Artikel 3 Controle en handhaving

  • 1

    De afwijking ten behoeve van een mantelzorgwoning is slechts gerechtvaardigd zolang de mantelzorgrelatie voortduurt en minimaal plaatsvindt op basis van de omstandigheden zoals deze bij de beoordeling van de aanvraag zijn voorgesteld. De vergunning is tijdelijk voor de duur van de mantelzorg. Burgemeester en wethouders bezien in die omstandigheid jaarlijks of hiervan nog sprake is en maken daarbij gebruik van de daartoe ter beschikking staande middelen en instrumenten. Daarmee wordt voorkomen dat mantelzorgwoning oneigenlijk en ongemerkt worden gebruikt. De kans op verhuur ten behoeve van reguliere bewoning, al dan niet na beëindiging van de mantelzorg is immers aanwezig.

  • 2

    In het geval de mantelzorgrelatie is of wordt beëindigd dient de mantelzorgverlener burgemeester en wethouders hierover schriftelijk te informeren. Daarmee ontstaat naast de controlemogelijkheden vanuit de gemeente ook vanuit het veld een signaal dat een situatie op een perceel is veranderd.

  • 3

    Voor mantelzorgwoningen die vergunningsvrij zijn opgericht en in gebruik zijn genomen geldt dat binnen een termijn van 16 weken nadat de mantelzorgrelatie is beëindigd de situatie in overeenstemming moet worden gebracht met de bepalingen van het bestemmingsplan. Doorgaans houdt dit in dat aanwezige voorzieningen die het bijbehorende bouwwerk voor bewoning geschikt maakten moeten zijn verwijderd.

  • 4

    Een mantelzorgwoning die met een omgevingsvergunning is vergund bestaat uit een (tijdelijke) constructie die eenvoudig weer is te verwijderen. Hiervoor geldt dat het geheel binnen een termijn van 16 weken nadat de mantelzorgrelatie is beëindigd.

  • 5

    De huishoudensomvang in de mantelzorgwoning bedraagt maximaal 2 personen, waarvan ten minste één persoon mantelzorg verleent of ontvangt van een bewoner van de woning. De situatie kan zich voordoen dat van een tweepersoonshuishouden de persoon die mantelzorg ontvangt overlijdt. De mantelzorgsituatie is dan formeel beëindigd en er is geen juridische basis meer voor het instandhouding van de bewoningsituatie van de overgebleven persoon.
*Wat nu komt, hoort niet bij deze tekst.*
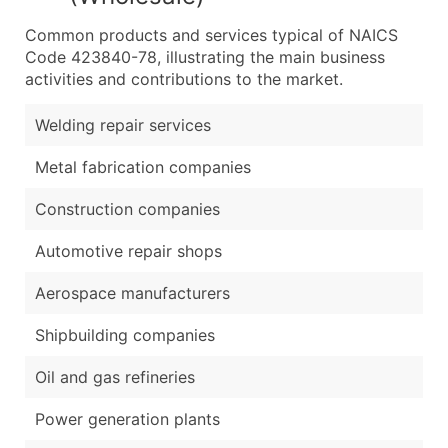
Common products and services typical of NAICS
Code 423840-78, illustrating the main business
activities and contributions to the market.
Welding repair services
Metal fabrication companies
Construction companies
Automotive repair shops
Aerospace manufacturers
Shipbuilding companies
Oil and gas refineries
Power generation plants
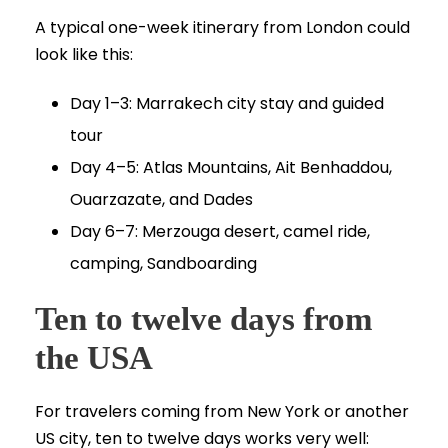
A typical one-week itinerary from London could
look like this:
Day 1–3: Marrakech city stay and guided
tour
Day 4–5: Atlas Mountains, Ait Benhaddou,
Ouarzazate, and Dades
Day 6–7: Merzouga desert, camel ride,
camping, Sandboarding
Ten to twelve days from
the USA
For travelers coming from New York or another
US city, ten to twelve days works very well:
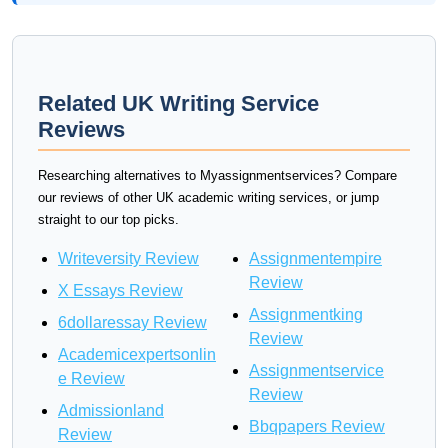
Related UK Writing Service
Reviews
Researching alternatives to Myassignmentservices? Compare
our reviews of other UK academic writing services, or jump
straight to our top picks.
Writeversity Review
Assignmentempire
Review
X Essays Review
Assignmentking
6dollaressay Review
Review
Academicexpertsonlin
Assignmentservice
e Review
Review
Admissionland
Bbqpapers Review
Review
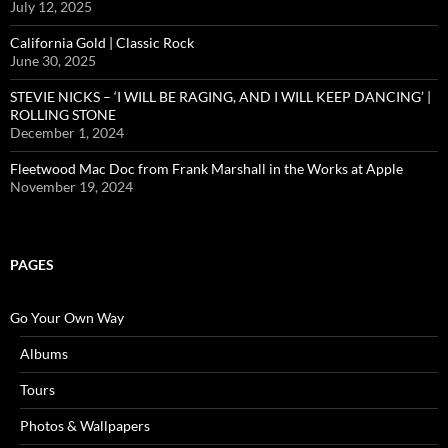
July 12, 2025
California Gold | Classic Rock
June 30, 2025
STEVIE NICKS – ‘I WILL BE RAGING, AND I WILL KEEP DANCING’ |
ROLLING STONE
December 1, 2024
Fleetwood Mac Doc from Frank Marshall in the Works at Apple
November 19, 2024
PAGES
Go Your Own Way
Albums
Tours
Photos & Wallpapers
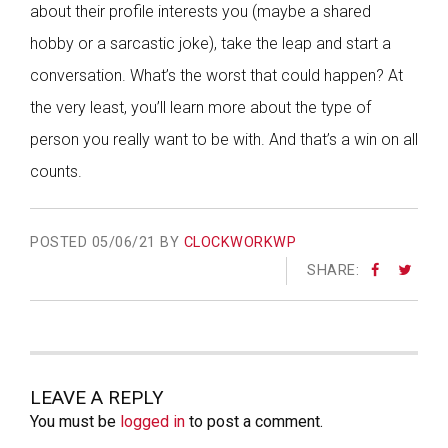
about their profile interests you (maybe a shared
hobby or a sarcastic joke), take the leap and start a
conversation. What’s the worst that could happen? At
the very least, you’ll learn more about the type of
person you really want to be with. And that’s a win on all
counts.
POSTED
05/06/21 BY
CLOCKWORKWP
SHARE:
LEAVE A REPLY
You must be
logged in
to post a comment.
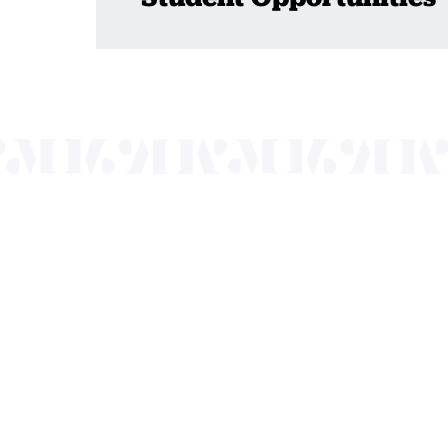
Mayo Performing
of programs that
In dergelijke situaties moet de achterblijvende partner, in het geval deze geen mantelzorgbehoefte heeft, de mantelzorgwoning verlaten en de situatie in de oorspronkelijke staat worden hersteld. In dergelijke situaties kunnen burgemeester en wethouders besluiten de bewoning door de achterliggende voor maximaal een jaar te laten voortduren om daarmee voldoende tijd te bieden voor het vinden van vervangende woonruimte.